"You cook?" she asks.
"When I have to." I place a sandwich in front of her, then start making my own. "Lived alone most of my life. Had to learn."
She takes a bite, closing her eyes briefly as she chews. When she opens them again, I realize I've been staring at her like somefucking creep. I force myself to look away, focusing on my own food.
What the hell is wrong with me? I don't do this. This midnight kitchen bullshit, this sharing space with someone who isn't a brother, this... talking. Especially not about the past. Yet an hour ago, I told her things I've never told anyone. Not even Reaper knows the details of what happened in that last foster home, the one that finally broke something in me that can never be fixed.
I killed that past. Buried it deep. It should have stayed buried.
But sitting across from this girl… This stranger in a torn wedding dress who punched me in the face twenty minutes ago, I actually feel the words rising in my throat. Dangerous words. True words. The kind that can be used against you.
The same kind of words my brothers have been throwing around lately. Ghost, telling me how Debbie saved him from his darkness. Reaper, defending his relationship because she "sees the man beneath the monster." Even young Ace, grinning like an idiot because the schoolteacher is carrying his kid.
*"Love is a strength, not a weakness, brother,"* Ghost had told me just last week, *"You should try it sometime."*
I'd told him to fuck off. Love is for people who haven't seen what I've seen, done what I've done. For people who still have something left inside them that can feel that shit.
But now, watching Kelly eat the sandwich I made her, her blonde hair falling around her face and her blue eyes clearer than they were when I found her on that roadside, I'm not so sure.

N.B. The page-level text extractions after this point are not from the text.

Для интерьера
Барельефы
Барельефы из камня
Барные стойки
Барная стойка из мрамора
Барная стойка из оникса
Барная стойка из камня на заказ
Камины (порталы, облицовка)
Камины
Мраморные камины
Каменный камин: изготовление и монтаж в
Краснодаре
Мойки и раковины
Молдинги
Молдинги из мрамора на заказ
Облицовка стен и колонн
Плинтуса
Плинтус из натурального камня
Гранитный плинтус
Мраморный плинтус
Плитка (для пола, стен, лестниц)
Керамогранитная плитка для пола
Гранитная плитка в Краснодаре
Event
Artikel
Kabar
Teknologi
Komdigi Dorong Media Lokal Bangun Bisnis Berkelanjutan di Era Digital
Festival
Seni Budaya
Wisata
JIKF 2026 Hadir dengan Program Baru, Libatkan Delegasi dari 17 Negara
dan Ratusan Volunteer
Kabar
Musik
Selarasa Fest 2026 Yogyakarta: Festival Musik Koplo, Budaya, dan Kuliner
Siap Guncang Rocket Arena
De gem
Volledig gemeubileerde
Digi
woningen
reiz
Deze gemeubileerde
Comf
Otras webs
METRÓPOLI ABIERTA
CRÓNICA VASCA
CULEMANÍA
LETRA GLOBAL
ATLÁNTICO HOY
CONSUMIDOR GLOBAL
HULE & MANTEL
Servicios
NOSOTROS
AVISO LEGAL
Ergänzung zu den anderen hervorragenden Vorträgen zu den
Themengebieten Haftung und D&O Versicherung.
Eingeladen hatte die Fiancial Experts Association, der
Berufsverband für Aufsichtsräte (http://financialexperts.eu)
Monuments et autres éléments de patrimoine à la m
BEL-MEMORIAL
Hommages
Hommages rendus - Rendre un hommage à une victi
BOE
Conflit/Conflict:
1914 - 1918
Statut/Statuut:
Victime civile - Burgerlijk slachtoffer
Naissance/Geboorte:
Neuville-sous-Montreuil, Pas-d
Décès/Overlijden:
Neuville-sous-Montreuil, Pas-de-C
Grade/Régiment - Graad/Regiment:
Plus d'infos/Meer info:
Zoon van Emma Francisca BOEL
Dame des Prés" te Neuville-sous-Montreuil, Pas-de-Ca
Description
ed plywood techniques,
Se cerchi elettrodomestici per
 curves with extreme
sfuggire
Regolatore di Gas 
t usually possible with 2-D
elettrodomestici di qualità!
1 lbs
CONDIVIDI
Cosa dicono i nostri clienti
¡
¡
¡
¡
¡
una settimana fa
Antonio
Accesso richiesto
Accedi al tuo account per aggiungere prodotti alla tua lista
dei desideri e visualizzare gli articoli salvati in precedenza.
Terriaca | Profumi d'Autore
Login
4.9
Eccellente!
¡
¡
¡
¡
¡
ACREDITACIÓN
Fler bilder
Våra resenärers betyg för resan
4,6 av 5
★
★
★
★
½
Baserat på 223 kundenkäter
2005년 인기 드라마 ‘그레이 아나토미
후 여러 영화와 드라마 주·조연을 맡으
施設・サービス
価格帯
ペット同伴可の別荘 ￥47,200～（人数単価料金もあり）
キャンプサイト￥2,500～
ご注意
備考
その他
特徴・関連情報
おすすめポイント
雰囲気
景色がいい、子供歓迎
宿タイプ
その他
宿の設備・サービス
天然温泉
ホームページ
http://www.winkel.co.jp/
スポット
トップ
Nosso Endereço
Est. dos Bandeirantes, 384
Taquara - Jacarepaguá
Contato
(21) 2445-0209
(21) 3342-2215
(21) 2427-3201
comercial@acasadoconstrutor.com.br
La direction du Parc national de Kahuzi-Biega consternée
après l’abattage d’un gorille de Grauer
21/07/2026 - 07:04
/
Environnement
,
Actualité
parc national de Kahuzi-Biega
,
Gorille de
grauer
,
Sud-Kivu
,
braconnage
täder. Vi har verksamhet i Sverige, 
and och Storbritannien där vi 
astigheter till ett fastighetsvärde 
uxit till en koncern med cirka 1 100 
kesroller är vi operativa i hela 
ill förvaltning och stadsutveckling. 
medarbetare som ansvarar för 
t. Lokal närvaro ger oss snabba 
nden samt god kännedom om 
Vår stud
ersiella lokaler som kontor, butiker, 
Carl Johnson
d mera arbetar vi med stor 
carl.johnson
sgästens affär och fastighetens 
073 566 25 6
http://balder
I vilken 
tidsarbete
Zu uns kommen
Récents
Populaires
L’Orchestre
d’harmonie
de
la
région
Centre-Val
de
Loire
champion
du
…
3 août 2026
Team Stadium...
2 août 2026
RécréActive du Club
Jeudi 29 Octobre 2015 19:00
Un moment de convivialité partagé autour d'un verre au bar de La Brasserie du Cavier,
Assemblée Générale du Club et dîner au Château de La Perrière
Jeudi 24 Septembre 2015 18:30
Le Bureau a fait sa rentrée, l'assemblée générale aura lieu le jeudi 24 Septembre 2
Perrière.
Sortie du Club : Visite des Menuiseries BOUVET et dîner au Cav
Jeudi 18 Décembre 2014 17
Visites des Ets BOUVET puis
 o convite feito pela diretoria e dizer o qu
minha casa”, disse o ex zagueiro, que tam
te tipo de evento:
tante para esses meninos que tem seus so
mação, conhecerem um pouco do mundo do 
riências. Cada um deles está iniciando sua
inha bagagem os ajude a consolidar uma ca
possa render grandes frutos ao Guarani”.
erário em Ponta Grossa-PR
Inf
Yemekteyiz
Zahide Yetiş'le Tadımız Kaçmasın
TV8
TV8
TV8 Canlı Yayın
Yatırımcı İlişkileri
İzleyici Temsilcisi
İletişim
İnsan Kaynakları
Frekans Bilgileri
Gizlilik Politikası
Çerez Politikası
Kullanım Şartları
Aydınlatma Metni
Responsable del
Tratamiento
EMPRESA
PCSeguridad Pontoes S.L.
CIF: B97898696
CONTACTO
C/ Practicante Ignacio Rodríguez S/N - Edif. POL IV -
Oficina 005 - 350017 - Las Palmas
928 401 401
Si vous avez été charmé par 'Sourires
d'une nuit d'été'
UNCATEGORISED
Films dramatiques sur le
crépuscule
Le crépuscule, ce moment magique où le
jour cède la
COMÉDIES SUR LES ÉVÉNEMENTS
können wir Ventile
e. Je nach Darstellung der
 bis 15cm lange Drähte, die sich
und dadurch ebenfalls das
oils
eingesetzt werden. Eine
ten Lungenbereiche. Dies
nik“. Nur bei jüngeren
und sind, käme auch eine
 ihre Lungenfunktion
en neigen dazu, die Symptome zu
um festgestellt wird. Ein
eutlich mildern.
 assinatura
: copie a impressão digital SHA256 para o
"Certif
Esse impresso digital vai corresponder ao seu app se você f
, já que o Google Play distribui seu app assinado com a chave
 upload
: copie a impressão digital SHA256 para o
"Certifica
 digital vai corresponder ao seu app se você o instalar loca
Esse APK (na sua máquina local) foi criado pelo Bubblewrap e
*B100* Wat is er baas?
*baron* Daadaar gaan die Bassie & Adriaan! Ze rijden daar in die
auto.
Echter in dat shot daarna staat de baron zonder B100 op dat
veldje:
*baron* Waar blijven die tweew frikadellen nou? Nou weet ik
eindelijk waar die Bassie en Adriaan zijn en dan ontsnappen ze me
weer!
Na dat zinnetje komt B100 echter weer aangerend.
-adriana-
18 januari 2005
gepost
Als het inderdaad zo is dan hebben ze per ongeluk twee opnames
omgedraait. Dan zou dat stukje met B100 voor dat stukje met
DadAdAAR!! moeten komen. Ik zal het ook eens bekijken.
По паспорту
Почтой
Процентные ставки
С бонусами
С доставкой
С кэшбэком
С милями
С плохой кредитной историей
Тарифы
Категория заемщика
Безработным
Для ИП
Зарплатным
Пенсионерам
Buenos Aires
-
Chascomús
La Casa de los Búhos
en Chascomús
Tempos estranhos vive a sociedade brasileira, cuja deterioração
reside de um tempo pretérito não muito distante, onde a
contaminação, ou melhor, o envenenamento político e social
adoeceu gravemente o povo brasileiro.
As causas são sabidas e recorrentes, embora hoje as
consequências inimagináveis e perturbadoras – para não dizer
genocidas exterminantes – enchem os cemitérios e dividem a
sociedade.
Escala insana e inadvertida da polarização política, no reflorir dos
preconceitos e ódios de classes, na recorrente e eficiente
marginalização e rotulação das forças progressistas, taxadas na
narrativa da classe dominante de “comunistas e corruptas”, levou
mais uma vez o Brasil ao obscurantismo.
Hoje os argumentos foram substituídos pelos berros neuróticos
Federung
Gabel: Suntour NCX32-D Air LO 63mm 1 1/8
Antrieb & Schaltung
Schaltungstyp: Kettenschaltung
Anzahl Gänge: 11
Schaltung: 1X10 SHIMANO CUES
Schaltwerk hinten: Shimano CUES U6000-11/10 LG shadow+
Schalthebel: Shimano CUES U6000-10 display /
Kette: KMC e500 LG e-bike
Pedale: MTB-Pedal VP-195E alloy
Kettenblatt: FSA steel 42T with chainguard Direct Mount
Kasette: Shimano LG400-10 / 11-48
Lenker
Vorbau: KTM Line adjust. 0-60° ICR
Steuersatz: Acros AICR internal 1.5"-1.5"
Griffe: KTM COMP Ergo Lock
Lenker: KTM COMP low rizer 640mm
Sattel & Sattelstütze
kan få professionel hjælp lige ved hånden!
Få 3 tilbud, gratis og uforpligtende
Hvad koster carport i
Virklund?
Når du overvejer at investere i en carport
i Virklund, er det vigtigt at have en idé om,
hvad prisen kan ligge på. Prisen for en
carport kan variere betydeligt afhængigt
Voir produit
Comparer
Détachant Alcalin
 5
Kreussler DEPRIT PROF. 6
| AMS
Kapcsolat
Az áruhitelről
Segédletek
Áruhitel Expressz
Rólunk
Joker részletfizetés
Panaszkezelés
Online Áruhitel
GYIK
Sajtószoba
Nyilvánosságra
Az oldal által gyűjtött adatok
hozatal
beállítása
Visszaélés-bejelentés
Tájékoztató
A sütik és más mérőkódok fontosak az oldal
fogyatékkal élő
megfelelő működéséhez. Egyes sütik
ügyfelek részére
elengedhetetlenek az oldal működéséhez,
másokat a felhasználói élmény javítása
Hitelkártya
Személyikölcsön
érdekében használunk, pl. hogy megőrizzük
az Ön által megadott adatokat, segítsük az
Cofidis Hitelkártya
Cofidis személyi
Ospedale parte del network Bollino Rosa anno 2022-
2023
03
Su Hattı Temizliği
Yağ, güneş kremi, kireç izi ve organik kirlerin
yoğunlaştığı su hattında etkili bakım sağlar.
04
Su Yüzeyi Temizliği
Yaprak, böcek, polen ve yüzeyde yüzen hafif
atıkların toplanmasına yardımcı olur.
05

And that scares the shit out of me.
"What are you thinking about?" she asks suddenly, breaking into my thoughts. "You look like you're trying to solve world hunger over there."
I grunt, taking another bite of my sandwich instead of answering. She doesn't push, just continues eating, comfortable with the silence in a way most people aren't.
When we finish, I take our plates to the sink and rinse them. Behind me, I hear her shift on the barstool.
"Do you ever think about the future?" she asks.
I turn, leaning against the counter. "What about it?"
"You know, dreams. Things you want to do. Places you want to go. The life you want to build."
I almost laugh. Dreams? I stopped having those around the time I realized the world was designed to crush them.
"No," I say flatly.
"Never?" She looks genuinely surprised. "Everyone has dreams."
"Not me." I cross my arms over my chest. "I live in the present. Deal with what's in front of me. Planning too far ahead is just setting yourself up for disappointment."
She considers this, head tilted slightly. "That's a sad way to live."
"It's realistic."
"It's limiting." There's no judgment in her voice, just a simple statement of fact. "Even in the worst times with the Vultures MC, I had dreams. They kept me going."
Against my better judgment, I find myself asking, "What dreams?"
A small smile touches her lips, transforming her face. For a moment, I glimpse who she might have been before the Vultures MC, before whatever hardships came before them. Young. Hopeful. Beautiful in a way that has nothing to do with looks.
"I want to open a flower shop," she says, and there's a warmth in her voice I haven't heard before. "Nothing fancy, just a small place with good quality blooms. Somewhere people come for special occasions or just to brighten someone's day."
"Flowers?" I can't keep the surprise from my voice. Of all the things she might have said, that wasn't what I expected.
She nods, her smile widening slightly. "I worked at a flower shop in high school. It was the only job I ever really loved. There's something about flowers, you know? They're so delicate, so temporary, but they bring so much joy. Even in the worst situations, flowers can make things a little better."
I try to picture it. Kelly surrounded by colorful blooms, arranging bouquets, her hands gentle with petals instead of trembling in fear. It's a sharp contrast to the woman I found on the roadside or the one who watched me kill without flinching.